Houston Mayor Bill White, in an angry letter to Homeland Security Secretary Michael Chertoff, said the deadline was unreasonable given the huge numbers of evacuees still in hotels. He also said that the requirement that evacuees be moved to apartments with three-month leases – a rare find – was never part of the city’s negotiations with the federal government.

White spokesman Pat Trahan said the mayor talked Thursday with Michael Jackson, a Homeland Security deputy secretary, who appeared to be receptive to White’s requests for time extensions.

Vice Adm. Thad Allen, the principal federal official for Gulf Coast hurricane relief, and David Garratt, acting director of FEMA’s Recovery Division, said in Washington on Thursday the plans announced this week were merely restatements of policies announced in October.

A view of an area not far from the levee breach in the lower Ninth Ward is seen Thursday in New Orleans. Officials are trying to reassure Katrina evacuees that they will not be homeless after FEMA stops paying hotel and motel bills.

Texas’ emergency management coordinator on Thursday told the state Senate Finance Committee that the state won’t allow hurricane evacuees to be put out of their hotels by the Dec. 1 deadline.

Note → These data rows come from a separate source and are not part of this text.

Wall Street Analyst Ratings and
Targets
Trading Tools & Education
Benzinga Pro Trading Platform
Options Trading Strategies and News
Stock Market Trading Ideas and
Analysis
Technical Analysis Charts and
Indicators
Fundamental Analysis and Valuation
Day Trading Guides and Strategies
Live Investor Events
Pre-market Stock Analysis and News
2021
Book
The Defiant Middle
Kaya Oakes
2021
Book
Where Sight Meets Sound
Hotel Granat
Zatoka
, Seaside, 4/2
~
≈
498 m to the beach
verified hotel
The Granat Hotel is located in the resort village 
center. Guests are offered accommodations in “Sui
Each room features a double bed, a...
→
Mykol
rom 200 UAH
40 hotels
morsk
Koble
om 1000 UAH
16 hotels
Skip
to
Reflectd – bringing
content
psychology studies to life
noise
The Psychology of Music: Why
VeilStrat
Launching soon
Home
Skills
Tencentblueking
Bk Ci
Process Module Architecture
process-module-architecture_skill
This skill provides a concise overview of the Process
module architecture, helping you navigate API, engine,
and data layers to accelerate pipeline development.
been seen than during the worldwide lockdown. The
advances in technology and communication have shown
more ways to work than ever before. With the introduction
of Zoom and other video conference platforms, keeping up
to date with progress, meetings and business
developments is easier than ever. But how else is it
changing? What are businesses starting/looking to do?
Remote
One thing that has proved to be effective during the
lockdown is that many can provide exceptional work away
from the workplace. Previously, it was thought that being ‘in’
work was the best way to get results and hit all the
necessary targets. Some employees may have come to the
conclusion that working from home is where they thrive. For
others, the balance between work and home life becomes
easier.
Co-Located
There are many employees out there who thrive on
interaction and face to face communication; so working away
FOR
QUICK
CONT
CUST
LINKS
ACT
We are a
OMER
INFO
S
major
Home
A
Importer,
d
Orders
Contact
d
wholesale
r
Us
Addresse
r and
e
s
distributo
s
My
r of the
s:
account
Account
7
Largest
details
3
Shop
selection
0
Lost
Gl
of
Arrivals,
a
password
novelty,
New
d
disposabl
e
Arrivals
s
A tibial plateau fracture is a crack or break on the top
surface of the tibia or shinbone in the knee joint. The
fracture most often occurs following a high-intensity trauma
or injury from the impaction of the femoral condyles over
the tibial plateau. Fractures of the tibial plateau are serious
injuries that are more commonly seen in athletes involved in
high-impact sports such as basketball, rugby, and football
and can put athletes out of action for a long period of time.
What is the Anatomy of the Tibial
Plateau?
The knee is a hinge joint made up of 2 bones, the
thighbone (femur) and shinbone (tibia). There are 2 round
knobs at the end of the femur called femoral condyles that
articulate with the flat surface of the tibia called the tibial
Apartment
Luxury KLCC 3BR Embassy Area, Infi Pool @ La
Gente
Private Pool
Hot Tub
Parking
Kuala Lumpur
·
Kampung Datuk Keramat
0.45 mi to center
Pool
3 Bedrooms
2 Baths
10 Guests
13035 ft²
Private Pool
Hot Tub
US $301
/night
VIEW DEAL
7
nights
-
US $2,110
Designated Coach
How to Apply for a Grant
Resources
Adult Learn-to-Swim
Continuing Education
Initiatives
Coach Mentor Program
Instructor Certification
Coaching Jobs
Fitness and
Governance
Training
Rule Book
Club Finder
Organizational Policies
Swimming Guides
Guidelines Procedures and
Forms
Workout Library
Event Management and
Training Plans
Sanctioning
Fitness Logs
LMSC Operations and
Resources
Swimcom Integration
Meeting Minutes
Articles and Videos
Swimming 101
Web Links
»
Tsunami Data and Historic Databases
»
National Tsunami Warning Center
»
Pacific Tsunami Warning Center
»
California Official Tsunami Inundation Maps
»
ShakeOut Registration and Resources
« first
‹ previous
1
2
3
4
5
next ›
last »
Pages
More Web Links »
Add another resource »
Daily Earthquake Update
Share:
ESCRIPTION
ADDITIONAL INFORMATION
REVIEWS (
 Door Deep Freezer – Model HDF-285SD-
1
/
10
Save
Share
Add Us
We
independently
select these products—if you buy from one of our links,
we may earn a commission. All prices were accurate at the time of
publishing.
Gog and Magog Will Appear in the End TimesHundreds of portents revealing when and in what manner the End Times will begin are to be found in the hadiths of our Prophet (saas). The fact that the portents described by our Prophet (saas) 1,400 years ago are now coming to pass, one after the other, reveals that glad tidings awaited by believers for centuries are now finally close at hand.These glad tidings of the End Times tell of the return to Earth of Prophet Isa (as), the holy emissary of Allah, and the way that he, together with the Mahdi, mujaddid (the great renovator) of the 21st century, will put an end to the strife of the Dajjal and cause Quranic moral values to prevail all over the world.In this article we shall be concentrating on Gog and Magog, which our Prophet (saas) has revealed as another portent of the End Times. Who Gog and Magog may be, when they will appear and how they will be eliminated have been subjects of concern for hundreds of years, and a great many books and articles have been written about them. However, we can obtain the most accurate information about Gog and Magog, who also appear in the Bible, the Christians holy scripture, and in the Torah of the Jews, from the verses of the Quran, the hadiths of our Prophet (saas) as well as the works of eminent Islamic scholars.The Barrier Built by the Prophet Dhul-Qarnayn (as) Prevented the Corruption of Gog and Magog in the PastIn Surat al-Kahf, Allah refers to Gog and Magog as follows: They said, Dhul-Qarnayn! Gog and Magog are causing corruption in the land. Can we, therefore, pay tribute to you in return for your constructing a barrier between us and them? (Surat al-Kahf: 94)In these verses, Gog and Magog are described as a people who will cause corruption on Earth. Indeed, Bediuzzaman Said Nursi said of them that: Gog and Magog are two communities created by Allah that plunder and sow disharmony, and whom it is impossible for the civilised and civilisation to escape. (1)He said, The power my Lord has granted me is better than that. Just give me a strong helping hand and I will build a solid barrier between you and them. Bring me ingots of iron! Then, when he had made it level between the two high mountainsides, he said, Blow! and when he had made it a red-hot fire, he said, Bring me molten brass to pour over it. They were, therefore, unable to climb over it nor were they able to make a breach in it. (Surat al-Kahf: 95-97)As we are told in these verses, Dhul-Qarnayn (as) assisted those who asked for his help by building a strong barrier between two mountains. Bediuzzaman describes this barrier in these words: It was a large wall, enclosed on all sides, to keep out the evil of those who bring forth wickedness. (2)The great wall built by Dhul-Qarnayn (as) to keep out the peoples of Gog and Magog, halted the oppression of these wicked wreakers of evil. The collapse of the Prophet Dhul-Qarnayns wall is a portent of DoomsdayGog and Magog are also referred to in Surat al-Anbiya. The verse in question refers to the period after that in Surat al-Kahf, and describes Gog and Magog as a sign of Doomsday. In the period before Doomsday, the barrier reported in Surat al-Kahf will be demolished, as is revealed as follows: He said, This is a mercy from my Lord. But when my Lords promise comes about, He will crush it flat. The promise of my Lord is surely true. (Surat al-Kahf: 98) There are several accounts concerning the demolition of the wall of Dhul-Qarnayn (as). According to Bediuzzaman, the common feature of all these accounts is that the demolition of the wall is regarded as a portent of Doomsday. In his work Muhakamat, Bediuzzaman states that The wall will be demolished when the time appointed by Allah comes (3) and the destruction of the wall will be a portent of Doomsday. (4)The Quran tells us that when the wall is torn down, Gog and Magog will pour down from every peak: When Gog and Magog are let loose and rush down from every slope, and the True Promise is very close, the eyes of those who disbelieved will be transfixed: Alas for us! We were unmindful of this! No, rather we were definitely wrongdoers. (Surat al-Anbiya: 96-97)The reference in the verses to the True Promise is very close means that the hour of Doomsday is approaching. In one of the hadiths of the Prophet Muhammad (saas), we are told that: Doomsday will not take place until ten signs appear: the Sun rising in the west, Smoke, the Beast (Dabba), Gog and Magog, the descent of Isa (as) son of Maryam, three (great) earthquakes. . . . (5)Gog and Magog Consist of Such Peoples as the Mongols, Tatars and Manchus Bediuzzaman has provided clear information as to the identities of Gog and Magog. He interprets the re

He added, though, that he wasn’t sure how to prevent it.

White said that in discussions in September, when thousands of evacuees began arriving in Houston primarily from devastated Louisiana, FEMA encouraged extensions of apartment leases from six months to a year, broadening the availability of apartments.

“Never, ever was some immediate suspension of the apartment program before Dec. 1 discussed in numerous conversations with me or others in Houston,” the mayor said in his letter.

According to figures from the mayor’s office, the city has moved about 41,000 people from hotels into apartments in the past 70 days.

“Today the apartment market is even tighter than in September,” White wrote. “It is not realistic to assume the remaining hotel population can be moved to apartments in the next 15 days.”